Дочери персидского мудреца не испугались духа. Они дали Котробу требуемый от них залог, и в ту же минуту невидимая сила перенесла их в очарованный замок на гору Тугрут в Курдистан, где они навсегда скрылись от взглядов смертных. Через некоторое время в окрестностях замка появились семь юношей, отличавшихся мужеством и храбростью на войне и на охоте. Они были более смуглыми, выше и воинственнее всех жителей Курдистанской долины. Они женились, и от них-то произошли семь курдистанских племен, доблесть которых стала известна всей Вселенной.
С изумлением выслушал христианский рыцарь странную повесть, которая до сих пор сохранялась в курдистанских преданиях; затем, после минутного размышления, ответил:
– Однако, сарацин, ты прав: твоих предков можно ненавидеть, но презирать их нельзя. Теперь я не удивляюсь твоей приверженности ложной вере, потому что она перешла к тебе от твоих предков – жестоких стрелков и уводит от тебя истину. Не удивляюсь я теперь, что приближение к нечистым местам навевает на тебя радость, которая всегда пробуждается в душе человека при виде своей отчизны, и что радость твоя выражается в пении.
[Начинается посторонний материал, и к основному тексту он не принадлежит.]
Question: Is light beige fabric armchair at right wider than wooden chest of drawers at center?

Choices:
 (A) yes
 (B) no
– Клянусь памятью отца моего, ты прав, – отвечал сарацин, которого замечания христианина нисколько не оскорбили. – Хотя пророк, да будет благословенно его имя, и поселил в нас семена лучшей веры, нежели та, которой предки наши научились в стенах очарованного замка Тугрута, мы не можем так скоро забыть предания старых времен, не можем забыть и духов, от которых ведем свое происхождение. Мы верим, что они не преданы вечному проклятию, им предстоят испытания, после которых они получат прощение или наказание. Впрочем, мы предоставляем разбирать это имамам и муллам. Скажу только, что знания, почерпнутые нами в Коране, не могли полностью исключить наше уважение к этим духам, и что в песнях наших гор до сих пор воспевается старая вера наших предков.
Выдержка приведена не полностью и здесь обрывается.